Numerous environmental groups intervened in support of the rule, including the Southeast Alaska Conservation Council, Alaska Center for the Environment, the Natural Resources Defense Council, the Sierra Club, the Wilderness Society, Defenders of Wildlife, the Tongass Conservation Society, the Center for Biological Diversity and Greenpeace.

Leon wrote in the 45-page ruling: “Alaska seems to want this court to presume that, because the USDA conducted such a far-reaching rulemaking in an extraordinary short time period, the USDA necessarily did not satisfy NEPA’s goals of adequate public disclosure and informed decision making.”
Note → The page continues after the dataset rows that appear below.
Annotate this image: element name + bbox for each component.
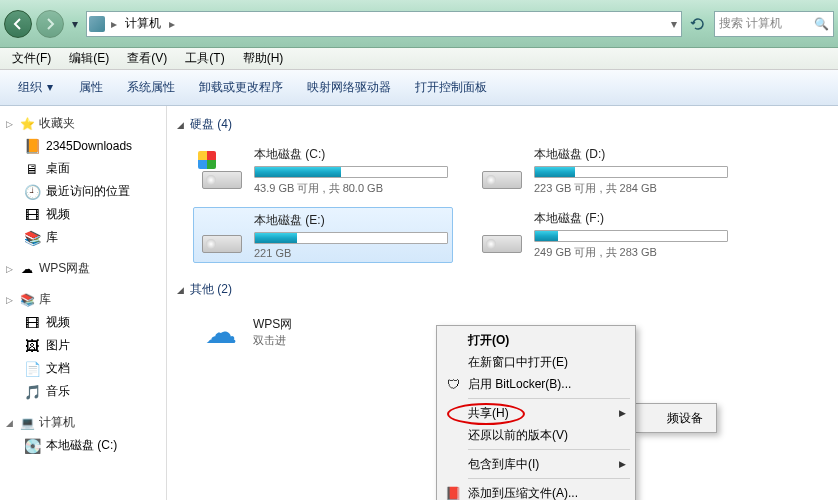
context-menu-item[interactable]: 打开(O) xyxy=(440,329,632,351)
drive-icon xyxy=(478,215,526,255)
address-dropdown[interactable]: ▾ xyxy=(669,17,679,31)
menu-help[interactable]: 帮助(H) xyxy=(235,48,292,69)
context-menu-item[interactable]: 🛡启用 BitLocker(B)... xyxy=(440,373,632,395)
sidebar-lib-documents[interactable]: 📄文档 xyxy=(0,357,166,380)
toolbar-organize[interactable]: 组织 ▾ xyxy=(8,75,65,100)
context-menu-item[interactable]: 包含到库中(I)▶ xyxy=(440,453,632,475)
menu-item-label: 包含到库中(I) xyxy=(468,456,539,473)
sidebar-libraries-header[interactable]: ▷📚库 xyxy=(0,288,166,311)
sidebar-item-downloads[interactable]: 📙2345Downloads xyxy=(0,135,166,157)
computer-icon: 💻 xyxy=(19,415,35,431)
sidebar-item-recent[interactable]: 🕘最近访问的位置 xyxy=(0,180,166,203)
toolbar-system-properties[interactable]: 系统属性 xyxy=(117,75,185,100)
toolbar-properties[interactable]: 属性 xyxy=(69,75,113,100)
context-submenu: 频设备 xyxy=(635,403,717,433)
drive-usage-bar xyxy=(254,166,448,178)
search-box[interactable]: 搜索 计算机 🔍 xyxy=(714,11,834,37)
search-placeholder: 搜索 计算机 xyxy=(719,15,782,32)
menu-item-label: 在新窗口中打开(E) xyxy=(468,354,568,371)
breadcrumb-computer[interactable]: 计算机 xyxy=(123,13,163,34)
other-item-sub: 双击进 xyxy=(253,333,292,348)
library-icon: 📚 xyxy=(24,230,40,246)
menu-view[interactable]: 查看(V) xyxy=(119,48,175,69)
refresh-button[interactable] xyxy=(686,12,710,36)
sidebar-lib-music[interactable]: 🎵音乐 xyxy=(0,380,166,403)
submenu-arrow-icon: ▶ xyxy=(619,459,626,469)
sidebar-lib-pictures[interactable]: 🖼图片 xyxy=(0,334,166,357)
menu-file[interactable]: 文件(F) xyxy=(4,48,59,69)
toolbar: 组织 ▾ 属性 系统属性 卸载或更改程序 映射网络驱动器 打开控制面板 xyxy=(0,70,838,106)
menu-edit[interactable]: 编辑(E) xyxy=(61,48,117,69)
context-menu-item[interactable]: 还原以前的版本(V) xyxy=(440,424,632,446)
menu-item-label: 共享(H) xyxy=(468,405,509,422)
sidebar-wps-header[interactable]: ▷☁WPS网盘 xyxy=(0,257,166,280)
address-bar[interactable]: ▸ 计算机 ▸ ▾ xyxy=(86,11,682,37)
breadcrumb-sep: ▸ xyxy=(109,17,119,31)
toolbar-control-panel[interactable]: 打开控制面板 xyxy=(405,75,497,100)
nav-history-dropdown[interactable]: ▾ xyxy=(68,10,82,38)
menubar: 文件(F) 编辑(E) 查看(V) 工具(T) 帮助(H) xyxy=(0,48,838,70)
drive-icon xyxy=(198,215,246,255)
drive-item[interactable]: 本地磁盘 (F:)249 GB 可用 , 共 283 GB xyxy=(473,207,733,263)
drive-icon xyxy=(478,151,526,191)
drive-stat: 249 GB 可用 , 共 283 GB xyxy=(534,245,728,260)
menu-item-icon: 📕 xyxy=(445,485,461,500)
section-hdd-header[interactable]: ◢硬盘 (4) xyxy=(177,112,828,137)
toolbar-map-drive[interactable]: 映射网络驱动器 xyxy=(297,75,401,100)
nav-forward-button[interactable] xyxy=(36,10,64,38)
star-icon: ⭐ xyxy=(19,116,35,132)
drive-name: 本地磁盘 (F:) xyxy=(534,210,728,227)
submenu-arrow-icon: ▶ xyxy=(619,408,626,418)
context-menu-item[interactable]: 在新窗口中打开(E) xyxy=(440,351,632,373)
sidebar: ▷⭐收藏夹 📙2345Downloads 🖥桌面 🕘最近访问的位置 🎞视频 📚库… xyxy=(0,106,167,500)
drive-name: 本地磁盘 (C:) xyxy=(254,146,448,163)
menu-separator xyxy=(468,398,630,399)
context-menu-item[interactable]: 共享(H)▶ xyxy=(440,402,632,424)
sidebar-drive-c[interactable]: 💽本地磁盘 (C:) xyxy=(0,434,166,457)
menu-separator xyxy=(468,478,630,479)
sidebar-item-desktop[interactable]: 🖥桌面 xyxy=(0,157,166,180)
menu-item-label: 还原以前的版本(V) xyxy=(468,427,568,444)
drive-name: 本地磁盘 (D:) xyxy=(534,146,728,163)
video-icon: 🎞 xyxy=(24,315,40,331)
drive-stat: 221 GB xyxy=(254,247,448,259)
breadcrumb-sep: ▸ xyxy=(167,17,177,31)
drive-icon xyxy=(198,151,246,191)
menu-item-label: 启用 BitLocker(B)... xyxy=(468,376,571,393)
menu-separator xyxy=(468,449,630,450)
section-other-header[interactable]: ◢其他 (2) xyxy=(177,277,828,302)
context-menu: 打开(O)在新窗口中打开(E)🛡启用 BitLocker(B)...共享(H)▶… xyxy=(436,325,636,500)
drive-icon: 💽 xyxy=(24,438,40,454)
sidebar-item-video[interactable]: 🎞视频 xyxy=(0,203,166,226)
cloud-icon: ☁ xyxy=(197,312,245,352)
pictures-icon: 🖼 xyxy=(24,338,40,354)
sidebar-lib-video[interactable]: 🎞视频 xyxy=(0,311,166,334)
drive-usage-bar xyxy=(534,166,728,178)
recent-icon: 🕘 xyxy=(24,184,40,200)
desktop-icon: 🖥 xyxy=(24,161,40,177)
computer-icon xyxy=(89,16,105,32)
context-menu-item[interactable]: 📕添加到压缩文件(A)... xyxy=(440,482,632,500)
drive-item[interactable]: 本地磁盘 (D:)223 GB 可用 , 共 284 GB xyxy=(473,143,733,199)
drive-usage-bar xyxy=(254,232,448,244)
menu-tools[interactable]: 工具(T) xyxy=(177,48,232,69)
other-item-wps[interactable]: ☁ WPS网双击进 xyxy=(193,308,453,356)
video-icon: 🎞 xyxy=(24,207,40,223)
sidebar-item-lib[interactable]: 📚库 xyxy=(0,226,166,249)
drive-item[interactable]: 本地磁盘 (E:)221 GB xyxy=(193,207,453,263)
sidebar-favorites-header[interactable]: ▷⭐收藏夹 xyxy=(0,112,166,135)
folder-icon: 📙 xyxy=(24,138,40,154)
library-icon: 📚 xyxy=(19,292,35,308)
documents-icon: 📄 xyxy=(24,361,40,377)
nav-back-button[interactable] xyxy=(4,10,32,38)
cloud-icon: ☁ xyxy=(19,261,35,277)
submenu-item[interactable]: 频设备 xyxy=(639,407,713,429)
menu-item-icon: 🛡 xyxy=(445,376,461,392)
main-pane: ◢硬盘 (4) 本地磁盘 (C:)43.9 GB 可用 , 共 80.0 GB本… xyxy=(167,106,838,500)
toolbar-uninstall[interactable]: 卸载或更改程序 xyxy=(189,75,293,100)
sidebar-computer-header[interactable]: ◢💻计算机 xyxy=(0,411,166,434)
menu-item-label: 打开(O) xyxy=(468,332,509,349)
drive-item[interactable]: 本地磁盘 (C:)43.9 GB 可用 , 共 80.0 GB xyxy=(193,143,453,199)
other-item-title: WPS网 xyxy=(253,316,292,333)
drive-usage-bar xyxy=(534,230,728,242)
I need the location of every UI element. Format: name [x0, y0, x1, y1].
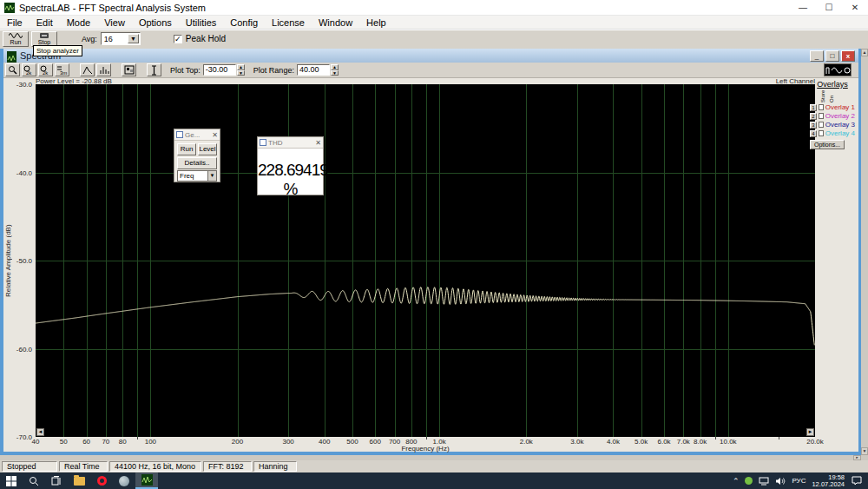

The judge rejected that argument, finding that the USDA “adequately considered” each concern in applying the rule to the Tongass Forest.

EarthJustice and others hailed the ruling.

“The timber industry, and a handful of states where the industry was politically influential, didn’t like these protections, and fought them in court,” EarthJustice said in a statement. “Alaska has been especially tenacious, pursuing a challenge in the District of Columbia after two other federal appellate courts rejected similar lawsuits.”

The Alaska Governor’s Office did not respond to a request for comment.

Rolf Skar of Greenpeace said: “At a time when the Trump administration is moving to drill, saw apart, and sell out our public lands, the millions of Americans who spoke up in support of wild forests have something to celebrate.”